Es sind insbesondere die Aufnahmen der Überwachungskamera, die die Frau, die unter Hausarrest steht, schwer belasten. Im Video ist deutlich zu erkennen, wie Malkoun, der auf dem Bürgersteig zu Fuß geht, von einem weißen SUV der Marke Mercedes angefahren und gegen ein Schaufenster geschleudert wird. Doch damit ist es nicht getan. Die Lenkerin des weißen Mercedes-SUV legt den Rückgang ein, um den am Boden liegenden 47-Jährigen zu überrollen. Obwohl das Opfer vor der zerbrochenen Schaufensterscheibe wehrlos auf dem Boden liegt, überfährt die Frau zwei weitere Male den Mann. Beim vierten Mal, als die Räder noch auf Said Malkouns Körper stehen, öffnet die Frau die Fahrertür. Sie steigt aus, hebt eine Handtasche vom Boden auf und fährt in die Nacht davon.
“In dem Video sieht es so aus, als bestehe ein Vorsatz, also ein Wille zu töten. Wenn sich der gegenüber der Frau erhobene Anfangsverdacht bestätigt, müssten wir von vorsätzlicher Tötung sprechen. Das für eine solche Tat vorgesehene Mindeststrafmaß beträgt 21 Jahre. Nach oben hingegen gibt es keine Grenze. Mord ist sogar das einzige Verbrechen, für das es keine Höchststrafe gibt”, erklärt Valerio de Gioia.
“Die Frau betont, dass sie auf einen Raubüberfall reagiert hat. Einige könnten sich daher fragen, ob ein Fall von Notwehr vorliegt. Diese sieht vor, dass man auf eine Gewalttat gewaltsam reagieren kann. Sie gilt allerdings nur in der Unmittelbarkeit der Straftat. Dem aus den Videoaufnahmen ersichtlichen Tathergang zufolge hat im Fall von Viareggio der Raubüberfall, der eine Reaktion hätte rechtfertigen können, hingegen vor der Tat der Frau stattgefunden. Da die Notwehr eine unmittelbare Reaktion erfordert, der Mann jedoch längst die Handtasche an sich genommen hat, kann man in diesem Fall nur sehr schwerlich von einer Notwehr ausgehen. Zudem muss sie in einem angemessenen Verhältnis zur Gewalttätigkeit des Täters und dem zu schützenden Gut stehen. Man kann nicht einen Menschen überfahren, weil er eine Handtasche gestohlen hat”, bringt es der angesehene Rechtsexperte auf den Punkt.

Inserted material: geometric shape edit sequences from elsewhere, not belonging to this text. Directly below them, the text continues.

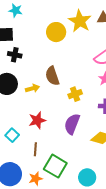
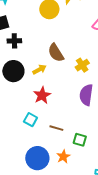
red star: (37, 120) -> (42, 95), moved
brown line: (35, 149) -> (56, 128), turned -64
green square: (55, 166) -> (80, 140), size x0.6

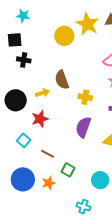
yellow cross: (82, 65) -> (85, 97), turned 32
black circle: (13, 71) -> (16, 100), moved

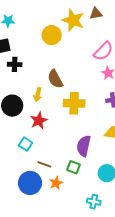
yellow arrow: (42, 93) -> (38, 95), turned 128
yellow cross: (85, 97) -> (74, 103), moved, size x1.5
purple semicircle: (83, 127) -> (84, 146), moved
brown line: (47, 154) -> (44, 164), moved

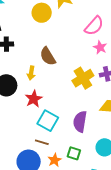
yellow cross: (74, 103) -> (83, 78), moved, turned -30
cyan square: (26, 144) -> (48, 121), moved, size x1.5
green square: (73, 167) -> (74, 153), moved

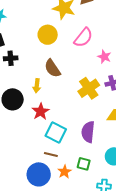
yellow circle: (42, 13) -> (48, 35), moved
pink semicircle: (94, 26) -> (83, 38), moved

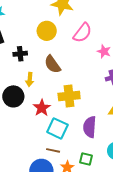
black cross: (11, 58) -> (20, 54), moved
yellow arrow: (37, 86) -> (30, 79), moved
yellow cross: (89, 88) -> (69, 96), moved, turned 30

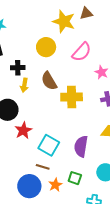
yellow arrow: (30, 79) -> (24, 85), moved
yellow cross: (69, 96) -> (72, 97), moved
red star: (42, 108) -> (23, 130), moved

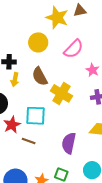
yellow cross: (72, 97) -> (62, 93), turned 30
cyan square: (49, 145) -> (36, 116), moved, turned -30
brown line: (43, 167) -> (29, 141), moved

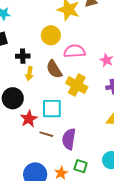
pink semicircle: (74, 49) -> (74, 51), moved, turned -135
purple semicircle: (69, 143) -> (69, 139), moved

“Immer unter Berücksichtigung der Unschuldsvermutung könnten die Anwälte der Frau auf die Anerkennung des allgemeinen mildernden Umstands der Provokation (Art. 62 Nr. 2 des italienischen Strafgesetzbuchs, Anm. d. Red.), pochen. Ist in einem Zustand des Zorns gehandelt worden, der durch eine ungerechte Handlung eines anderen verursacht worden war, kann vor Gericht eine Strafminderung von bis zu einem Drittel erreicht werden. Da der mutmaßliche Täter aus Wut gehandelt haben könnte, beinhaltet der Handtaschendiebstahl sicherlich einen solchen Tatbestand. Anders als bei der Notwehr schließt die Rechtsprechung in diesem Fall die Unmittelbarkeit aus. Zudem besteht die Möglichkeit, durch ein verkürztes Verfahren eine weitere Strafminderung zu erreichen”, betont der Richter.
Allerdings dürfte das Verhalten der Frau nach der Tat die Richter kaum gnädig stimmen. “Allem Anschein nach hat sie nichts getan, um die Folgen ihrer Tat zu mildern. Das ist wichtig, denn wenn man nach der Straftat Maßnahmen ergreift, um den Schaden einzudämmen, kann man in den Genuss einer Art Strafminderung für das kommen, was in der Sprache des Rechts ‘Reue oder tatkräftige Reue’ genannt wird”, führt Valerio de Gioia aus.
Anschließend kommt der Richter des Berufungsgerichts auf die laufende Kontroverse in der italienischen Öffentlichkeit zu sprechen. “Leider erleben wir heute die Tendenz zum Missverständnis, das die Leute zum Gedanken verleitet, dass die Notwehr einen sehr weiten Anwendungsbereich hat. Aber der Angriff muss immer vorhanden und im Gange sein. Wenn zum Beispiel auf fliehende Diebe geschossen wird, kann man sich nicht auf Notwehr berufen”, stellt der Richter klar.
“Wir meinen damit nicht, dass im Fall von Viareggio vonseiten des Opfers kein kriminelles Verhalten vorliegt, aber niemand hat das Recht, Selbstjustiz zu üben. Ansonsten würden Strafen verhängt, die selbst unser Staat nicht zulässt. Die Todesstrafe ist absolut nicht erlaubt”, setzt der angesehene Rechtsexperte Valerio de Gioia am Ende des Interviews ein wahres Ausrufezeichen. Cinzia Dal Pino riskiert also eine hohe Haftstrafe.